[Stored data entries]
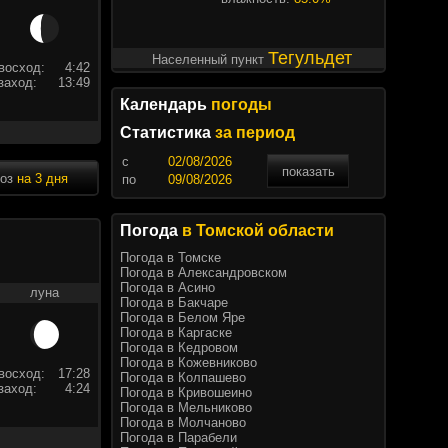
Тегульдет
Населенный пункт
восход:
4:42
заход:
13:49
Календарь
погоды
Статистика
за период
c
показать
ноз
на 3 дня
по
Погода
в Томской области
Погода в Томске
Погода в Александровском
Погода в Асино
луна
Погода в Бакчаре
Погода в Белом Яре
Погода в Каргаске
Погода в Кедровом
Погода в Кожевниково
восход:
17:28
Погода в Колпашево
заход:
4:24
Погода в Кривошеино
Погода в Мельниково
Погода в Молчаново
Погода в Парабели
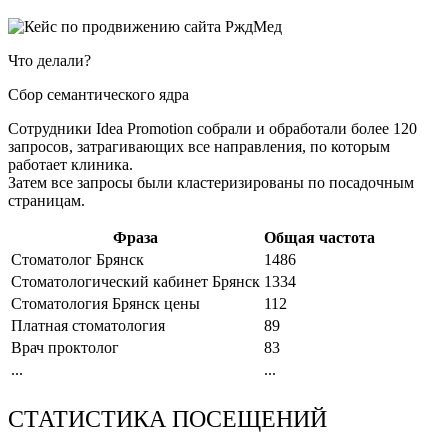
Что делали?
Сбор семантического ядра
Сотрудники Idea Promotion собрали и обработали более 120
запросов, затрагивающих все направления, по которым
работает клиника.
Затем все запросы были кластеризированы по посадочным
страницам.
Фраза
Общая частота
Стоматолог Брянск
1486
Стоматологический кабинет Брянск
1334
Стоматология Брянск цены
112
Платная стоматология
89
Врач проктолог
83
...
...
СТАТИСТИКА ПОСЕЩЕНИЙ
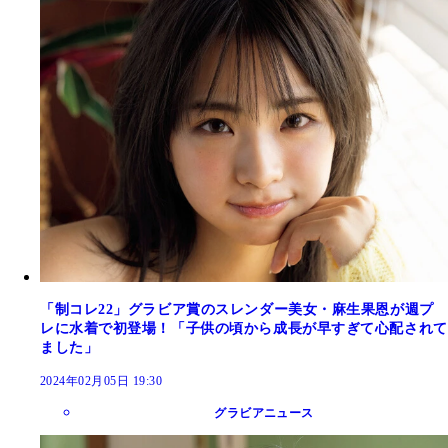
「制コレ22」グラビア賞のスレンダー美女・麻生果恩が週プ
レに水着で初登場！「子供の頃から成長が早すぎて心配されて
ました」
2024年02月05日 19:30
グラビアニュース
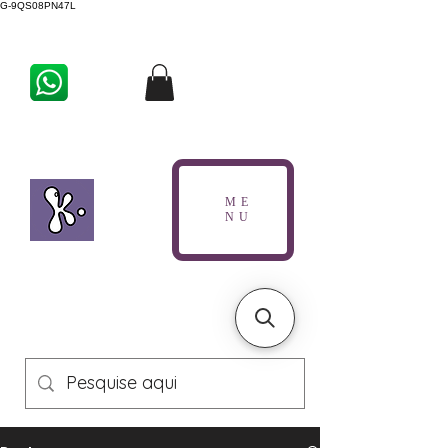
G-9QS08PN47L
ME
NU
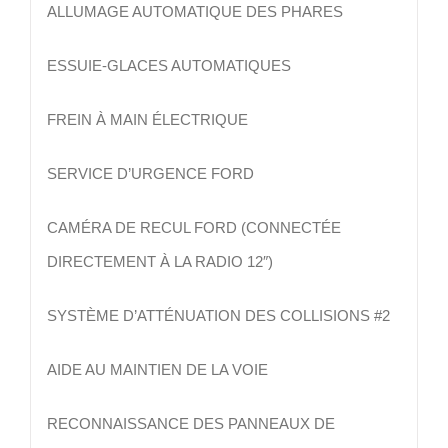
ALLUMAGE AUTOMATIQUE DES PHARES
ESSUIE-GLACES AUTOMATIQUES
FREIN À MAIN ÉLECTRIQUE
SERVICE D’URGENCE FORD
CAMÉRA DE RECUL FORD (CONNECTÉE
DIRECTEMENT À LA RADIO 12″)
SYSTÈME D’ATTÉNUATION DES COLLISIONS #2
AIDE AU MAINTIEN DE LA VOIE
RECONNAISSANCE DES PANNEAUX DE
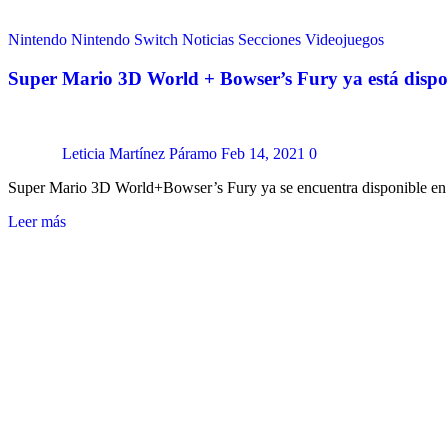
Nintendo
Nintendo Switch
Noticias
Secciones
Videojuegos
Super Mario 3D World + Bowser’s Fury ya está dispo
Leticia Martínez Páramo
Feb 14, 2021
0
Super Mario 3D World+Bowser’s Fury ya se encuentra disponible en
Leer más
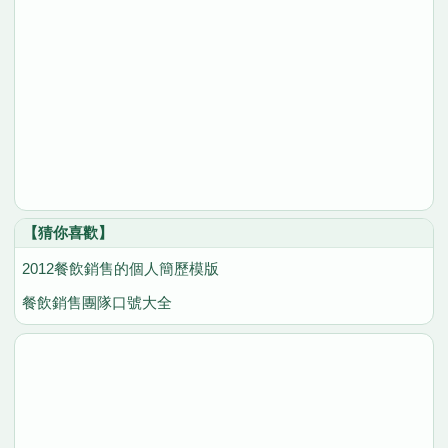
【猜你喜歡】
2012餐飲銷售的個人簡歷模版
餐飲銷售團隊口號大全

## TASK GOAL
Only lines holding the word "FORD" are wanted, so copy each of them from the records above.

## ANSWER FOR THIS EXERCISE
SERVICE D’URGENCE FORD
CAMÉRA DE RECUL FORD (CONNECTÉE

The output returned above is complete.